WHAT TO PRODUCE
Skip any image you find and restate the rest of the data word for word.

##### DATA RECORDS #####

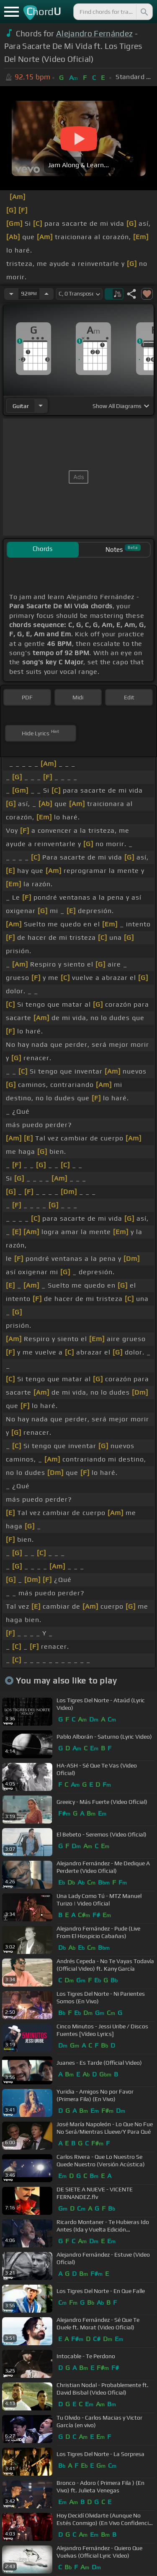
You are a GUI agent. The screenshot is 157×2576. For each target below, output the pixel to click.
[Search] (143, 11)
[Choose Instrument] (40, 405)
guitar (21, 406)
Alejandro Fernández (94, 33)
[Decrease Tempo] (11, 294)
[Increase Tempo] (46, 294)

#####

EXPECTED OUTPUT
You are a GUI agent. The screenshot is 157×2576. For each target below, output the pixel to click.
[Search] (143, 11)
[Choose Instrument] (40, 405)
guitar (21, 406)
Alejandro Fernández (94, 33)
[Decrease Tempo] (11, 294)
[Increase Tempo] (46, 294)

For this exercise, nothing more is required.